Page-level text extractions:
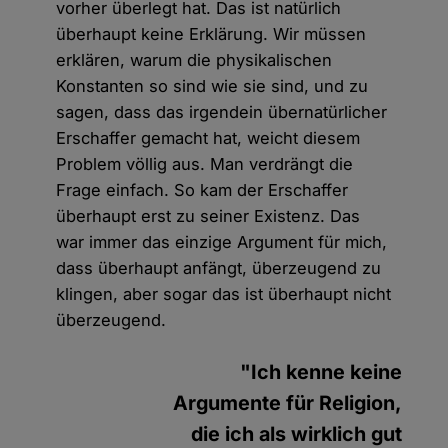
vorher überlegt hat. Das ist natürlich
überhaupt keine Erklärung. Wir müssen
erklären, warum die physikalischen
Konstanten so sind wie sie sind, und zu
sagen, dass das irgendein übernatürlicher
Erschaffer gemacht hat, weicht diesem
Problem völlig aus. Man verdrängt die
Frage einfach. So kam der Erschaffer
überhaupt erst zu seiner Existenz. Das
war immer das einzige Argument für mich,
dass überhaupt anfängt, überzeugend zu
klingen, aber sogar das ist überhaupt nicht
überzeugend.
"Ich kenne keine
Argumente für Religion,
die ich als wirklich gut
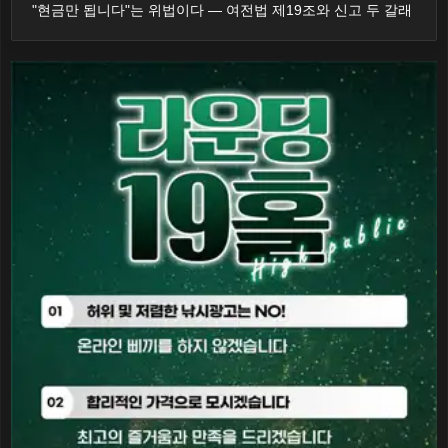
"현금만 됩니다"는 위법이다 — 여전법 제19조와 신고 두 갈래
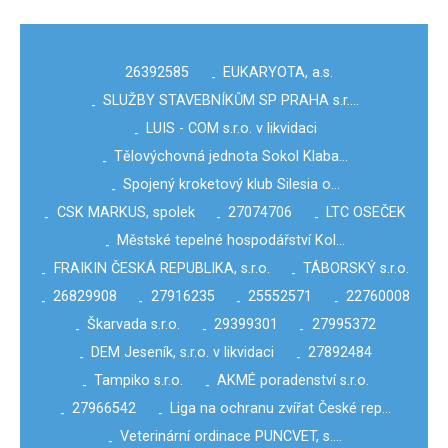
26392585
EUKARYOTA, a.s.
-
SLUŽBY STAVEBNÍKŮM SP PRAHA s.r.…
-
LUIS - COM s.r.o. v likvidaci
-
Tělovýchovná jednota Sokol Klaba…
-
Spojený kroketový klub Silesia o…
-
CSK MARKUS, spolek
27074706
LTC OSEČEK
-
-
-
Městské tepelné hospodářství Kol…
-
FRAIKIN ČESKÁ REPUBLIKA, s.r.o.
TÁBORSKÝ s.r.o.
-
-
26829908
27916235
25552571
22760008
-
-
-
-
Škarvada s.r.o.
29399301
27995372
-
-
-
DEM Jeseník, s.r.o. v likvidaci
27892484
-
-
Tampiko s.r.o.
AKMÉ poradenství s.r.o.
-
-
27966542
Liga na ochranu zvířat České rep…
-
-
Veterinární ordinace PUNCVET, s.…
-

▶ Task prompt
In the lines above, find the word "überzeugend" and copy each line that contains it.

▶ Solution to this task
dass überhaupt anfängt, überzeugend zu
überzeugend.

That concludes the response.